BEGIN
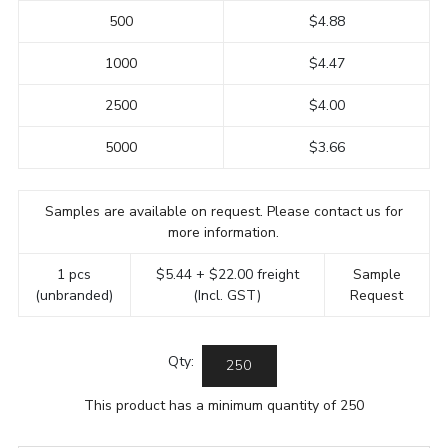
500
$4.88
1000
$4.47
2500
$4.00
5000
$3.66
Samples are available on request. Please contact us for
more information.
1 pcs
$5.44 + $22.00 freight
Sample
(unbranded)
(Incl. GST)
Request
Qty:
This product has a minimum quantity of 250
END
**What you are asked to do**: Repeat the material above exactly. Leave every picture out of it.

**Answer for this exercise**:
500
$4.88
1000
$4.47
2500
$4.00
5000
$3.66
Samples are available on request. Please contact us for
more information.
1 pcs
$5.44 + $22.00 freight
Sample
(unbranded)
(Incl. GST)
Request
Qty:
This product has a minimum quantity of 250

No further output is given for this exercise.